§ WORK ITEM: Which lines below include "Zeijen"? Copy them all.

Content starts

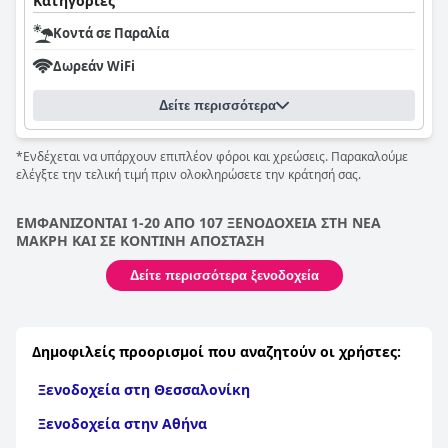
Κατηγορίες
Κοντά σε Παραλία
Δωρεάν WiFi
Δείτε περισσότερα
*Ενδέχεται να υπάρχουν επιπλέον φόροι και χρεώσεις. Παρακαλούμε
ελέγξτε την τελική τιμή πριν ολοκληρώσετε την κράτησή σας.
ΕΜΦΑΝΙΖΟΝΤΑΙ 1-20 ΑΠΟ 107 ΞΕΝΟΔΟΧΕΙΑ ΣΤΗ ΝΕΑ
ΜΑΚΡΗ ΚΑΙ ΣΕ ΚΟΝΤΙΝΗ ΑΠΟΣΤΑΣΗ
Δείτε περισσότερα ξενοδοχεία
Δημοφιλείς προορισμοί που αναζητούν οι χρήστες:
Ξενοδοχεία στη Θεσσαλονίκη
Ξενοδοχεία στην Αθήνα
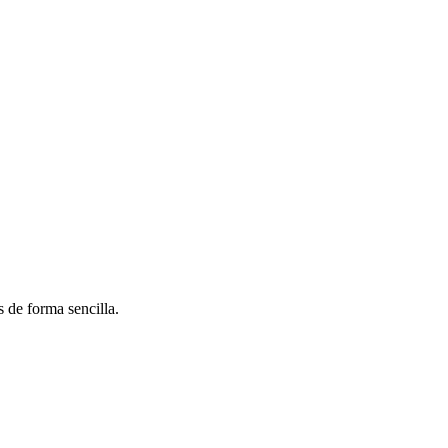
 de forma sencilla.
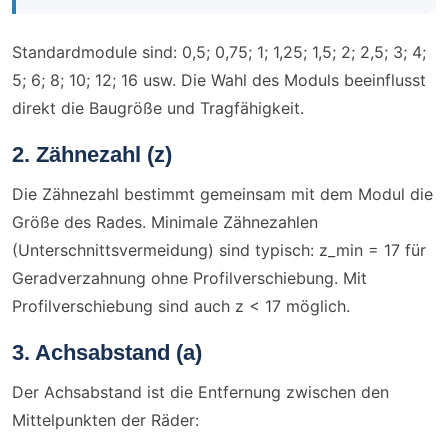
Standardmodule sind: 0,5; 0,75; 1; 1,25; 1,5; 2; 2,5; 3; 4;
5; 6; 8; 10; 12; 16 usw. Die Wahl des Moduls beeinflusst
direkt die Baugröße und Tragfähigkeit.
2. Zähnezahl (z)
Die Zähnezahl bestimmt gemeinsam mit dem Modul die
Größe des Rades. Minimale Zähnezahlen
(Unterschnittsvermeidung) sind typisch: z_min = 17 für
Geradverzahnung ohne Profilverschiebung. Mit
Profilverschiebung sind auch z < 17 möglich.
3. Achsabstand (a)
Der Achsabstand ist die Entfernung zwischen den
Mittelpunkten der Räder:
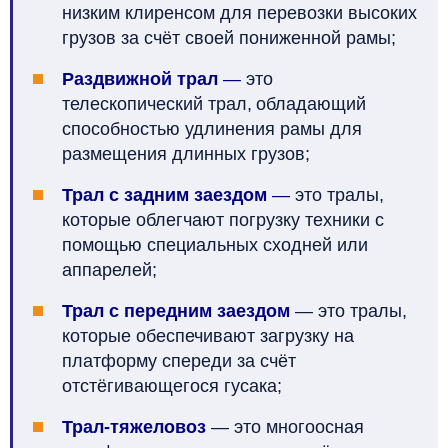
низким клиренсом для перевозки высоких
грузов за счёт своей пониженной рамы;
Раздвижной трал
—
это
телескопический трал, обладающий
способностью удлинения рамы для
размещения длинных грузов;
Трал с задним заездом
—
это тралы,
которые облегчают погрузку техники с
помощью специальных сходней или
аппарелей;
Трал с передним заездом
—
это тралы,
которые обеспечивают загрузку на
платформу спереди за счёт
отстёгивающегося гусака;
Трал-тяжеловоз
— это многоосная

Content ends
Content starts

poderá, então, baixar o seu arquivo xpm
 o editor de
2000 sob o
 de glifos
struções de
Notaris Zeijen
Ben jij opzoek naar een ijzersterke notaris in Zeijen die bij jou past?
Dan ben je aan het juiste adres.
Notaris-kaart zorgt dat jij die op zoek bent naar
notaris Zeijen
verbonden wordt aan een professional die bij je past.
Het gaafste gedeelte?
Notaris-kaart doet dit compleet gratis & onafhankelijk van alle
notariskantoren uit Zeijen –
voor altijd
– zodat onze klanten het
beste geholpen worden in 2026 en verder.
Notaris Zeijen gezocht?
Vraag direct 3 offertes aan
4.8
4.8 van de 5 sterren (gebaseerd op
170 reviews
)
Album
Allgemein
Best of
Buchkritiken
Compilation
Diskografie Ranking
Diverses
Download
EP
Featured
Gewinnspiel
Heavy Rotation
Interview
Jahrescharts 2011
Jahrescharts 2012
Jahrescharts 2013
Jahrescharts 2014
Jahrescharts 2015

Content ends

§ SOLUTION:
Notaris Zeijen
Ben jij opzoek naar een ijzersterke notaris in Zeijen die bij jou past?
notaris Zeijen
notariskantoren uit Zeijen –
Notaris Zeijen gezocht?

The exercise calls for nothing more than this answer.